A few days before the visit of Chinese President Xi Jinping to Europe, Brussels is making a move, in duplicate, to put pressure on Beijing and achieve greater reciprocity in its bilateral trade relations.
For the first time, the European Commission has used the international contracting instrument approved this legislature to react to possible obstacles for European companies to access markets in third countries and has done so to investigate the obstacles and “discriminatory procedures” that China may be using. imposing on EU companies that try to access tenders in the country’s healthcare market.
Brussels has indications that the Chinese authorities “have seriously and recurrently hindered the access of economic operators, goods and services of the Union to the public procurement market for health products” in the country, as stated in the announcement published this Wednesday. in the Official Journal of the EU. Among the denounced measures is the obligation for hospitals to make at least half of their purchases from national suppliers, in addition to excessive bureaucratic requirements.

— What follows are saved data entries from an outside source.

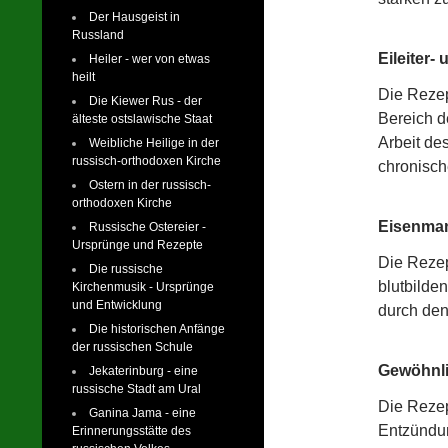
Der Hausgeist in
Russland
Eileiter-
Heiler - wer von etwas
heilt
Die Rezep
Die Kiewer Rus - der
Bereich d
älteste ostslawische Staat
Arbeit de
Weibliche Heilige in der
russisch-orthodoxen Kirche
chronisch
Ostern in der russisch-
orthodoxen Kirche
Eisenman
Russische Ostereier -
Ursprünge und Rezepte
Die Rezep
Die russische
blutbilde
Kirchenmusik - Ursprünge
und Entwicklung
durch de
Die historischen Anfänge
der russischen Schule
Gewöhnli
Jekaterinburg - eine
russische Stadt am Ural
Die Rezep
Ganina Jama - eine
Entzündun
Erinnerungsstätte des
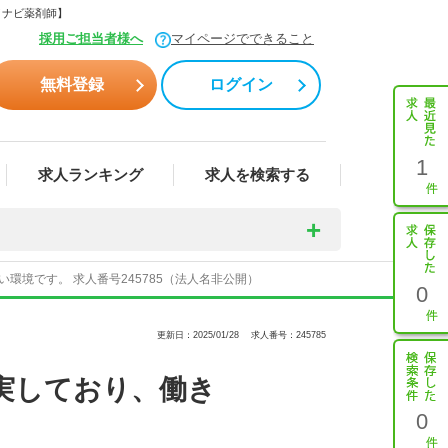
イナビ薬剤師】
採用ご担当者様へ
マイページでできること
無料登録
ログイン
1
求人ランキング
求人を検索する
境です。 求人番号245785（法人名非公開）
0
更新日：2025/01/28
求人番号：245785
実しており、働き
0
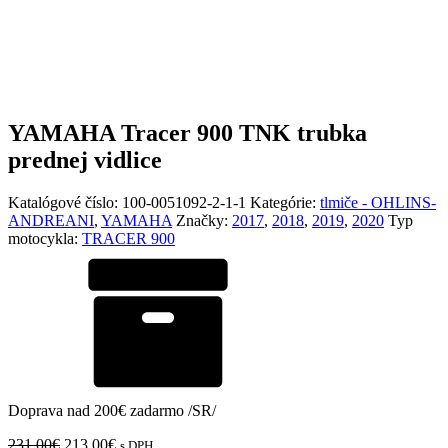
YAMAHA Tracer 900 TNK trubka
prednej vidlice
Katalógové číslo:
100-0051092-2-1-1
Kategórie:
tlmiče - OHLINS-
ANDREANI
,
YAMAHA
Značky:
2017
,
2018
,
2019
,
2020
Typ
motocykla:
TRACER 900
Doprava nad 200€ zadarmo /SR/
Pôvodná
Aktuálna
231.00
€
213.00
€
s DPH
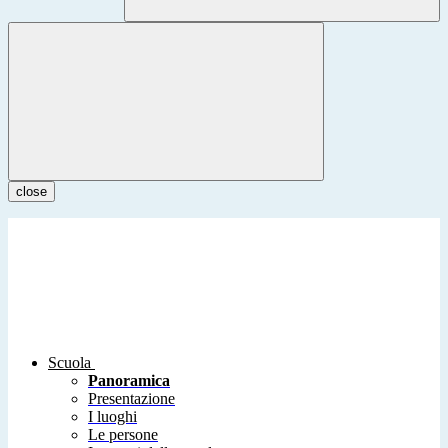
close
Scuola
Panoramica
Presentazione
I luoghi
Le persone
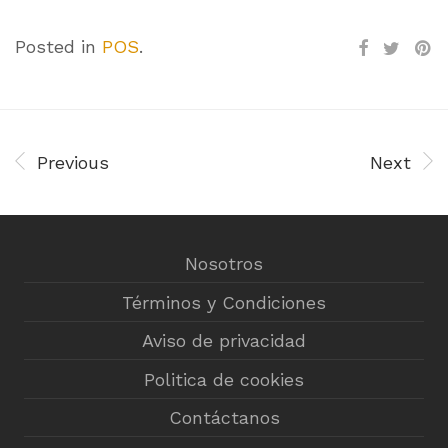
Posted in
POS
.
Previous
Next
Nosotros
Términos y Condiciones
Aviso de privacidad
Politica de cookies
Contáctanos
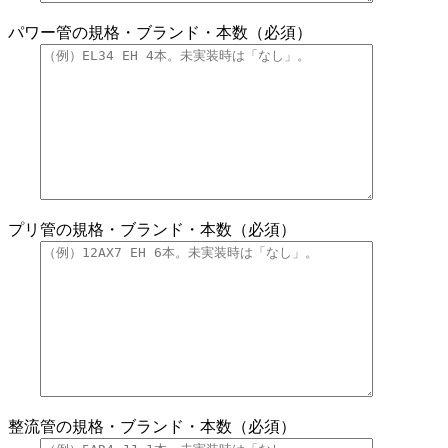
パワー管の規格・ブランド・本数（必須）
プリ管の規格・ブランド・本数（必須）
整流管の規格・ブランド・本数（必須）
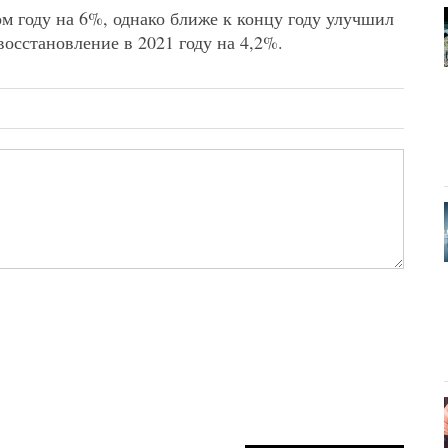
м году на 6%, однако ближе к концу году улучшил
восстановление в 2021 году на 4,2%.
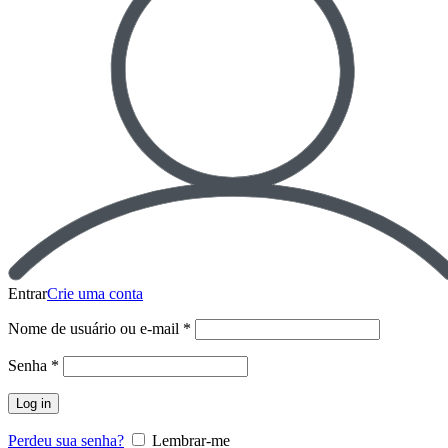
Entrar
Crie uma conta
Nome de usuário ou e-mail
*
Senha
*
Log in
Perdeu sua senha?
Lembrar-me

The existence of abnormally low offers has also been detected.
Community institutions have up to nine months to carry out their investigation. Although the new instrument provides for the possibility that, in the event that the Commission concludes that there is discrimination and there is no agreement to correct the situation, the European Union closes the affected market to companies from the country in question, the The objective is rather to reach an agreement and improve reciprocity of access, community sources explained.
In parallel, the European Commission has carried out surprise searches in the offices of a company in the security sector, whose name has not been revealed, in the Netherlands and Poland to look for possible evidence amid suspicions that it may have received public aid. illegal aliens. The Chinese Chamber of Commerce denounced this Wednesday that European officials had carried out unannounced “dawn raids” on one of its companies in Europe and accused Brussels of “instrumentalizing” its regulatory powers to punish them. These investigations join other European files opened in recent months for possible subsidies for electric cars and solar panels that China sells in the EU.